# DIY Pumpkin Carving Tool



## Lord Homicide (May 11, 2012)

I had a brilliant thought over the weekend while trying to carve a pumpkin using a steak knife. At some point I will create some kind of wooden handle that provides a more natural feel. Sorry I didn't take a pic of the tool I actually made.

Stuff needed:
- Palm-sized razor blade scraper like shown below.
- Jigsaw blade(s)

Loosen the screw just enough to slide the jigsaw blade into the assembly.
Make sure the notch at the end of the blade is resting on the screw and the smooth side of it is resting on the peg on either end of the scraper.
Screw it back together tightly...

You've just created a durable pumpkin carving saw. Why not just use a jigsaw? It's hard to control and stay in the lines of a pattern.
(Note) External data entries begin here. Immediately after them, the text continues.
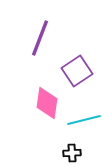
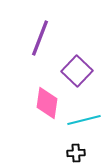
purple square: rotated 12 degrees counterclockwise
black cross: moved 4 px right
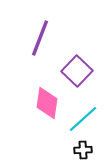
cyan line: moved 1 px left, 1 px up; rotated 28 degrees counterclockwise
black cross: moved 7 px right, 3 px up
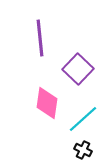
purple line: rotated 27 degrees counterclockwise
purple square: moved 1 px right, 2 px up
black cross: rotated 30 degrees clockwise
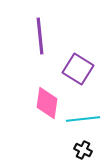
purple line: moved 2 px up
purple square: rotated 12 degrees counterclockwise
cyan line: rotated 36 degrees clockwise
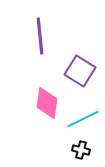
purple square: moved 2 px right, 2 px down
cyan line: rotated 20 degrees counterclockwise
black cross: moved 2 px left; rotated 12 degrees counterclockwise
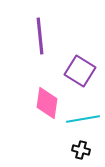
cyan line: rotated 16 degrees clockwise
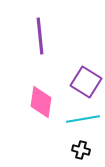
purple square: moved 6 px right, 11 px down
pink diamond: moved 6 px left, 1 px up
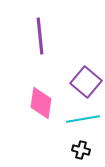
purple square: rotated 8 degrees clockwise
pink diamond: moved 1 px down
Next project... a modified paint stirring drill attachment to make short work of gutting the pumpkin.


----------



## RoxyBlue (Oct 6, 2008)

I want to see a video of the results of putting a paint stirring drill attachment into the guts of a pumpkin

We've killed more than one pumpkin carving saw (those cheap plastic ones you get in a carving kit), so having something more durable is always a good idea if you do any serious pumpkin carving.


----------



## willow39 (May 5, 2015)

woooww... picture please for the result?


----------



## kprimm (Mar 14, 2009)

The saw to use is the one sold by Zombie pumpkins. The best I have ever used, and I carve a lot of pumpkins.


----------



## willow39 (May 5, 2015)

nice cut


----------